Has there been any analysis that has found a correlation between “oscillations in the Earth’s rotation” and El Nino. What are the resonances you speak of, and how do they connect the Earth’s rotation to the climate?
A test to ascertain whether there is a break in the data producing the step in 1976 associated with the Great Pacific Climate Shift would go some way to clarifying and substantiating the thesis of the McLean paper and its abrogation of a possible AGW trend and indeed whether there is any such AGW trend; in fact such a test has been done in the context of the PDO phase shifts;
http://arxiv.org/abs/0907.1650
The paper establishes a regional break in 1978 with marked absences of trends pre and post break and global breaks in 1978 and 1998 with a slight increasing residual trend from 1978 to 1998 and a decreasing trend post 1998.

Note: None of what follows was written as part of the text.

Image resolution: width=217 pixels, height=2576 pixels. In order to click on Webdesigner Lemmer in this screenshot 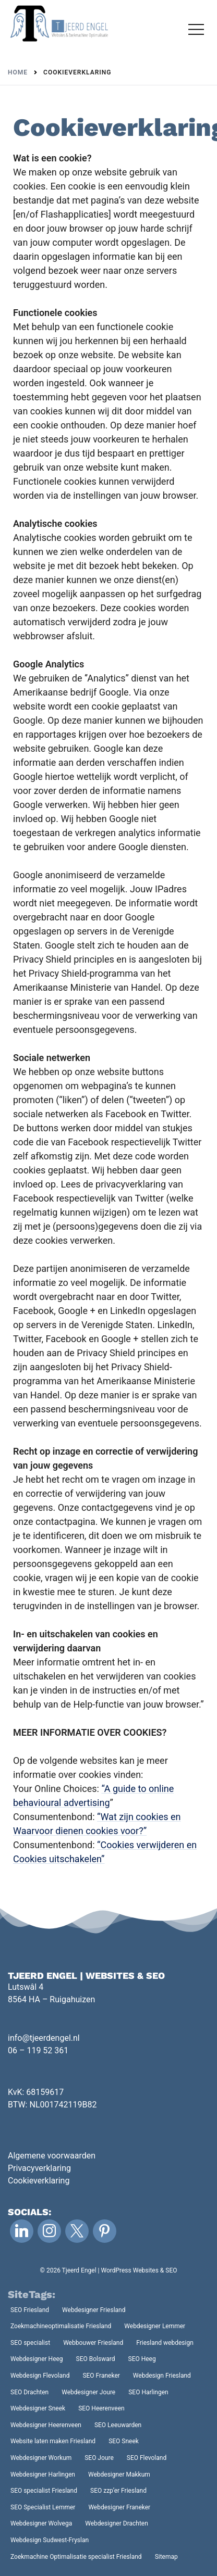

This paper specifically compares the possibility of trends with a break in the data and correlates the statistically preferred break with empirically well-established oceanographic events. This paper draws inspiration from an old paper by John McLean on the GPCS which was later published in a data truncated form by Tom Quirk. I got kicked off Tamino’s blog about a year ago for having the temerity of raising the point. Small world.
Craig Allen (04:10:11),
Dr. Roy Spencer has said that no one has falsified the theory that the observed temperatures changes are a consequence of natural variability. In other words, warmists need to falsify natural climate change; skeptics are under no obligation to falsify every wacked out conjecture that comes along. At least, not according to the Scientific Method.
As for a mechanism, there are several related hypotheses proposed. You can search for them as well as I can. But to get you started on the right track, this article is worth reading.
If I said I had a computer model that could look at a bonfire and predict how it would look an hour later down to the shape of the flames and which logs are burnt by how much there would be scepticism. If I then admitted it wasn’t perfect so could I have another $100, 000, 000 I would expect gales of laughter.
Why is it obvious that a bonfire can’t be predictively modelled yet people still think the climate can be?